Upon a determination that the grievant is entitled to relief, the Hearing Officer may award such relief as he/she deems necessary to remedy the harm shown to have affected the grievant, provided that such relief shall be narrowly tailored to address only the specific grievance and harm proven.

Hearing officers have no authority to award punitive damages or to promote, assign, or transfer a grievant. Awards of relief shall not detract from, alter, amend, or modify in any way any written City or department policy or procedure.

This change in administrative regulations affects all city employees, who are now unable to file a grievance regarding the hiring process, no matter how faulty. Additionally, APD captains are not subject to the collective bargaining agreement due to their high rank, and, like Lisle, they must adhere to city policies.
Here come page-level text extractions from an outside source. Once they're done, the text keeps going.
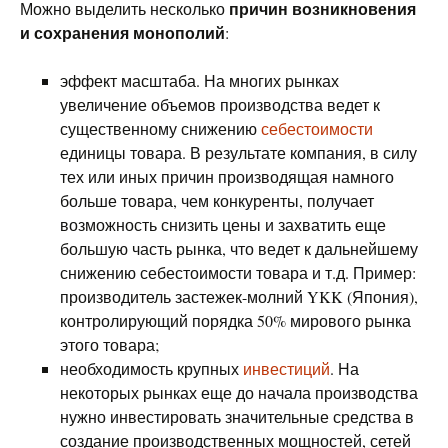
причин возникновения
Можно выделить несколько
и сохранения монополий
:
эффект масштаба. На многих рынках
увеличение объемов производства ведет к
существенному снижению
себестоимости
единицы товара. В результате компания, в силу
тех или иных причин производящая намного
больше товара, чем конкуренты, получает
возможность снизить цены и захватить еще
большую часть рынка, что ведет к дальнейшему
снижению себестоимости товара и т.д. Пример:
производитель застежек-молний YKK (Япония),
контролирующий порядка 50% мирового рынка
этого товара;
необходимость крупных
инвестиций
. На
некоторых рынках еще до начала производства
нужно инвестировать значительные средства в
создание производственных мощностей, сетей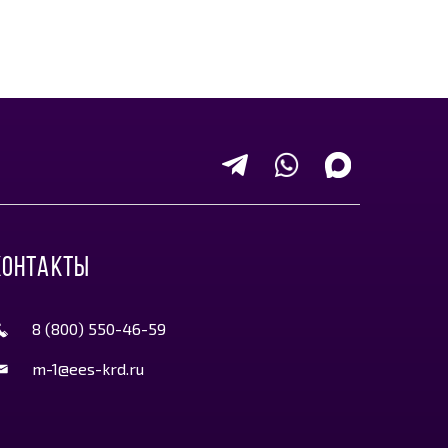
КОНТАКТЫ
8 (800) 550-46-59
m-1@ees-krd.ru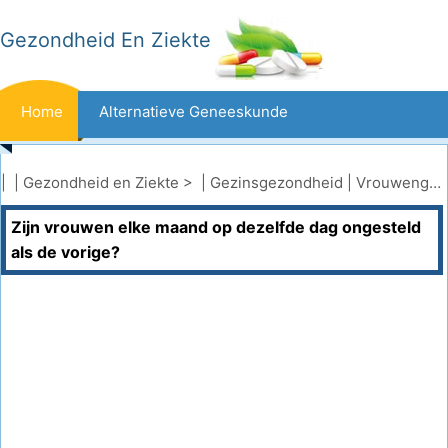
Gezondheid En Ziekte
Home
Alternatieve Geneeskunde
Beten En Steken
Kanker
| |
Gezondheid en Ziekte
> |
Gezinsgezondheid
|
Vrouwengezondheid
Zijn vrouwen elke maand op dezelfde dag ongesteld
Aandoeningen En Behandelingen
Mond- En Tandzorg
als de vorige?
Dieet En Voeding
Gezinsgezondheid
Zorgsector
Geestelijke Gezondheid
Volksgezondheid En Veiligheid
Operaties
Gezondheid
The policy still states that failure to promote a city employee is a “non-grievable” offense, “except where the employee can show that established promotional policies or procedures were not followed or applied fairly.”

On July 6, Parajon wrote a letter to the chair of the grievance panel asking for a “modified decision” and said that the recommendation goes against the city’s administrative regulations.
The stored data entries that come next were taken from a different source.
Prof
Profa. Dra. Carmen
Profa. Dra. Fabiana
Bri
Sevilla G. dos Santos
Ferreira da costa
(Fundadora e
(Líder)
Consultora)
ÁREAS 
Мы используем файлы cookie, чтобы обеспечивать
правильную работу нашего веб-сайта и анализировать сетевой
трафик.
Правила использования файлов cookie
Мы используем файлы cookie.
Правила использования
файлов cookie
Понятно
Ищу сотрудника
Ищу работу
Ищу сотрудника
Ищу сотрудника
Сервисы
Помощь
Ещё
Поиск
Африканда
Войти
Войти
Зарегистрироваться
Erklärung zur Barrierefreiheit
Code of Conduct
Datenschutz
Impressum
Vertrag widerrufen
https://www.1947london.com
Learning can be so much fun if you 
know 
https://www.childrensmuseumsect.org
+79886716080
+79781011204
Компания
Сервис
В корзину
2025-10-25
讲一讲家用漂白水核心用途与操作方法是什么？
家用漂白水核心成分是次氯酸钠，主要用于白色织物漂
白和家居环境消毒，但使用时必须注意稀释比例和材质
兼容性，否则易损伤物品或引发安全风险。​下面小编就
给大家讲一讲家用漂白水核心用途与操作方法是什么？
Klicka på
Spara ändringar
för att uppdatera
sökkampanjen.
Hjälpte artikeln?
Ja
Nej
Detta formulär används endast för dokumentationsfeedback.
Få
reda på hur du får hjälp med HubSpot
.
“As you are aware, the panel award must be consistent with all laws and ordinances,” Parajon wrote. “In its July 3, 2023 decision, the panel awarded Cpt. Lisle a promotion to Assistant Chief. This award conflicts with the City’s administrative regulation on sworn promotions, which authorizes only the City Manager or a designee to make sworn promotion appointments.”

The grievance panel responded to Parajon in a July 18 letter, and stated that it felt its award was “consistent with all laws and ordinances.”

“Upon further review the panel recommends that the City Manager appoint Captain Monica Lisle to one of the currently open Assistant Chief positions within the Alexandria Police Department,” the panel wrote in the letter.

The grievance panel determined that Parajon and Hayes were aware that the promotional process for the assistant chief job was faulty and did not stop it. The panel found 10 violations in city policy, including improperly posting the job announcement, appointing under-qualified officers to question candidates, appointing an all-Black panel that “improperly” considered race, and torpedoing Lisle’s application with unfairly low scores.

Last Wednesday, Uston heard the case and told the city and Lisle to expect her decision within 48 hours. On Tuesday (Sept. 5), she requested more information from the city on or before Friday (Sept. 8).

The City did not respond to questions on whether the city employees union was notified of the administrative change. A representative of the city’s employees union did not return calls for comment.